■ **Requirement**
Return the listing below in full, exactly.

■ **Provided information**
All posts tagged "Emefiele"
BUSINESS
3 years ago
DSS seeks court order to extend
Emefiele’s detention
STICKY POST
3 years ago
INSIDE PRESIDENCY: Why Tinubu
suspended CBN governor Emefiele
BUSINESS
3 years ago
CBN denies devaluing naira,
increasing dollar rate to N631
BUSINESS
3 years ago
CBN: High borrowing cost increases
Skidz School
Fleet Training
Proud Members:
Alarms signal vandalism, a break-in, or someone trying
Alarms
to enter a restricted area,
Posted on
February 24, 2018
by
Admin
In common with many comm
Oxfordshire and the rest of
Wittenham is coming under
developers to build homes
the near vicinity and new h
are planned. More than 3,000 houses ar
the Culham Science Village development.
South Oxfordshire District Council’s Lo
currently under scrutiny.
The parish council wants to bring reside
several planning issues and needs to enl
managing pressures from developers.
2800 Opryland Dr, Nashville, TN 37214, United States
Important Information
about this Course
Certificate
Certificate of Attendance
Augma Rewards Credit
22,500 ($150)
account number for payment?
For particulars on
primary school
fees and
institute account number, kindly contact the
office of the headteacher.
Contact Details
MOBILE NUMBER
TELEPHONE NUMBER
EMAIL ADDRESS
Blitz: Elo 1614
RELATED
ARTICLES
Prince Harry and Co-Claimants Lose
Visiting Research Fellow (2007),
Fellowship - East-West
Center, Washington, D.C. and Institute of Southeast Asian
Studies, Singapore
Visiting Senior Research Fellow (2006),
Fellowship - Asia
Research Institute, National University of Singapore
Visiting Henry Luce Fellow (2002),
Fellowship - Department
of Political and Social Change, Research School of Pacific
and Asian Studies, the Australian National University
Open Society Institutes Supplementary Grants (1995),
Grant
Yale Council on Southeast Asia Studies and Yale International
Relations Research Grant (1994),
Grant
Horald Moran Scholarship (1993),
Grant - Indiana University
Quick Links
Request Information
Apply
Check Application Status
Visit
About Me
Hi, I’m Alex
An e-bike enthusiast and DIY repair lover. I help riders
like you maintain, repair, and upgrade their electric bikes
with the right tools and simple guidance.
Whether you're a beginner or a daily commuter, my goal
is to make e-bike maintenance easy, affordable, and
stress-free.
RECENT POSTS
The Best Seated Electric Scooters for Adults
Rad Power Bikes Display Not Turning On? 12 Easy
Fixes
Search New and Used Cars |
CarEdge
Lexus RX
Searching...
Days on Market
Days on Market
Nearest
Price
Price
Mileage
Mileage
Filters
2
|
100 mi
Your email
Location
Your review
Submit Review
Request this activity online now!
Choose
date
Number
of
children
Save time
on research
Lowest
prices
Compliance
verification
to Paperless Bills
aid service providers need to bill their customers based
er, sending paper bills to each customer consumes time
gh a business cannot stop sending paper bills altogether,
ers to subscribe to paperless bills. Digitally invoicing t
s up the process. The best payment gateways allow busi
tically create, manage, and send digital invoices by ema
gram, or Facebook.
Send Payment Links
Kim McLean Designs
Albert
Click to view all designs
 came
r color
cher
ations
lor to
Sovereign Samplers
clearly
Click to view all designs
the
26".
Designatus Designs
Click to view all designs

■ **Result of the task**
All posts tagged "Emefiele"
BUSINESS
3 years ago
DSS seeks court order to extend
Emefiele’s detention
STICKY POST
3 years ago
INSIDE PRESIDENCY: Why Tinubu
suspended CBN governor Emefiele
BUSINESS
3 years ago
CBN denies devaluing naira,
increasing dollar rate to N631
BUSINESS
3 years ago
CBN: High borrowing cost increases
Skidz School
Fleet Training
Proud Members:
Alarms signal vandalism, a break-in, or someone trying
Alarms
to enter a restricted area,
Posted on
February 24, 2018
by
Admin
In common with many comm
Oxfordshire and the rest of
Wittenham is coming under
developers to build homes
the near vicinity and new h
are planned. More than 3,000 houses ar
the Culham Science Village development.
South Oxfordshire District Council’s Lo
currently under scrutiny.
The parish council wants to bring reside
several planning issues and needs to enl
managing pressures from developers.
2800 Opryland Dr, Nashville, TN 37214, United States
Important Information
about this Course
Certificate
Certificate of Attendance
Augma Rewards Credit
22,500 ($150)
account number for payment?
For particulars on
primary school
fees and
institute account number, kindly contact the
office of the headteacher.
Contact Details
MOBILE NUMBER
TELEPHONE NUMBER
EMAIL ADDRESS
Blitz: Elo 1614
RELATED
ARTICLES
Prince Harry and Co-Claimants Lose
Visiting Research Fellow (2007),
Fellowship - East-West
Center, Washington, D.C. and Institute of Southeast Asian
Studies, Singapore
Visiting Senior Research Fellow (2006),
Fellowship - Asia
Research Institute, National University of Singapore
Visiting Henry Luce Fellow (2002),
Fellowship - Department
of Political and Social Change, Research School of Pacific
and Asian Studies, the Australian National University
Open Society Institutes Supplementary Grants (1995),
Grant
Yale Council on Southeast Asia Studies and Yale International
Relations Research Grant (1994),
Grant
Horald Moran Scholarship (1993),
Grant - Indiana University
Quick Links
Request Information
Apply
Check Application Status
Visit
About Me
Hi, I’m Alex
An e-bike enthusiast and DIY repair lover. I help riders
like you maintain, repair, and upgrade their electric bikes
with the right tools and simple guidance.
Whether you're a beginner or a daily commuter, my goal
is to make e-bike maintenance easy, affordable, and
stress-free.
RECENT POSTS
The Best Seated Electric Scooters for Adults
Rad Power Bikes Display Not Turning On? 12 Easy
Fixes
Search New and Used Cars |
CarEdge
Lexus RX
Searching...
Days on Market
Days on Market
Nearest
Price
Price
Mileage
Mileage
Filters
2
|
100 mi
Your email
Location
Your review
Submit Review
Request this activity online now!
Choose
date
Number
of
children
Save time
on research
Lowest
prices
Compliance
verification
to Paperless Bills
aid service providers need to bill their customers based
er, sending paper bills to each customer consumes time
gh a business cannot stop sending paper bills altogether,
ers to subscribe to paperless bills. Digitally invoicing t
s up the process. The best payment gateways allow busi
tically create, manage, and send digital invoices by ema
gram, or Facebook.
Send Payment Links
Kim McLean Designs
Albert
Click to view all designs
 came
r color
cher
ations
lor to
Sovereign Samplers
clearly
Click to view all designs
the
26".
Designatus Designs
Click to view all designs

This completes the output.